C. P. Il me contacte en deux fois. La première, c’est en 2001 au Grand Prix de Denain. Il me prend par la manche dans la salle de presse et me dit: « J’aurais bien aimé que ce soit toi après moi, mais on a pris quelqu’un de très bien alors ce ne sera pas toi. » Deux ans plus tard, le 12 avril 2003, à la veille de Paris-Roubaix, il me demande de le remplacer. J’accepte immédiatement car ce truc avait mûri dans ma tête. Je n’ai pas oublié cette date, car le 12 avril 1992 correspond à la fin de La Cinq. Les 800 salariés de la chaîne, dont moi, sont alors jetés au chômage. Tu as une petite notoriété, t’es jeune, ça marche bien et puis d’un seul coup tu longes le mur du cimetière du Père-Lachaise pour aller pointer à l’ANPE [aujourd’hui France Travail, ndlr]. C’est inoubliable.

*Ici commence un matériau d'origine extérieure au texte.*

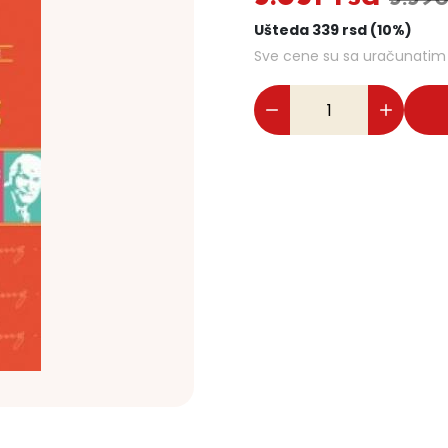
Ušteda 339 rsd (10%)
Sve cene su sa uračunati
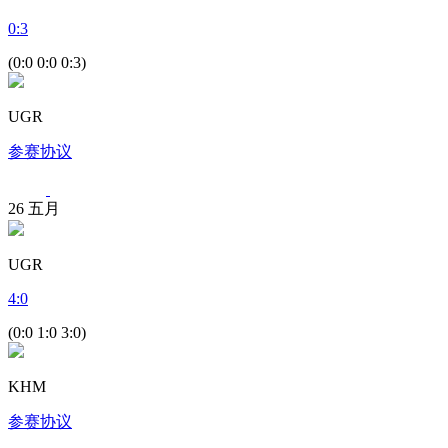
0
:
3
(0:0 0:0 0:3)
UGR
参赛协议
26
五月
UGR
4
:
0
(0:0 1:0 3:0)
KHM
参赛协议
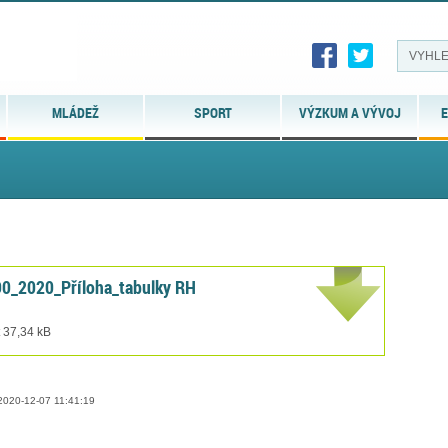
MLÁDEŽ
SPORT
VÝZKUM A VÝVOJ
E
0_2020_Příloha_tabulky RH
t 37,34 kB
020-12-07 11:41:19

Vous vous retrouvez patron de la plus grande course cycliste au monde. Avez-vous eu peur de ne pas être à votre place ?

C. P. Bien sûr car le journalisme, c’est le métier de ma vie. C’est la seule chose que je sais faire. Mes amis s’inquiétaient pour moi. Mais comme l’a dit Ellen Johnson Sirleaf, première femme élue à la tête d’un État africain [le Libéria, ndlr] : «Si vos rêves ne vous font pas peur, c’est qu’ils ne sont pas assez grands.» Heureusement, il y a eu une transition, qui était indispensable : pendant trois ans, je suis l’adjoint de Jean-Marie Leblanc dont je suis en réalité le successeur, l’héritier. Il me dit : « Va voir ce que tu ne pourras plus voir ensuite. » De plus, à mon arrivée, je connais tous les journalistes français qui sont sur le Tour, un certain nombre d’étrangers et surtout, ils savent que j’étais l’un d’eux peu de temps auparavant.

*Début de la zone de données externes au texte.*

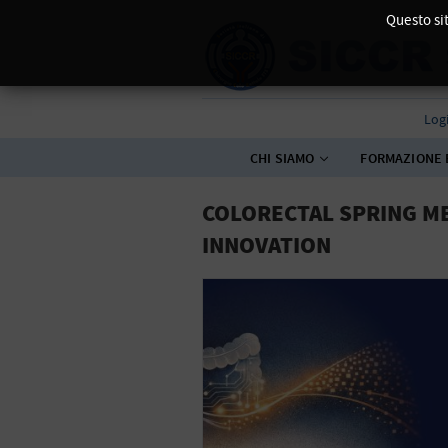
Questo sit
Log
CHI SIAMO
FORMAZIONE 
COLORECTAL SPRING ME
INNOVATION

Vous êtes passé de l’autre côté de la barrière. Quelle(s) différence(s) y a-t-il entre commenter et organiser cet événement ?

C. P. Tu as beaucoup moins d’emmerdes. Quand j’étais simple amoureux du vélo ou journaliste, je savais tout ce qui se passait sur la course. Maintenant, dans la voiture, je regarde davantage le gamin qui lâche la main de son père au bord de la route que le champion qui va attaquer. L’aspect sécurité est capital. Je suis tout le temps sur les routes. J’ai cru que je travaillais beaucoup pendant dix-huit ans de journalisme, jusqu’à ce que je fasse autre chose (rires). Si ce n’est pas quelque chose qui est en toi, tu le fais peut-être un an, mais pas dix-huit. Le Tour me rapproche des autres mais m’éloigne des miens.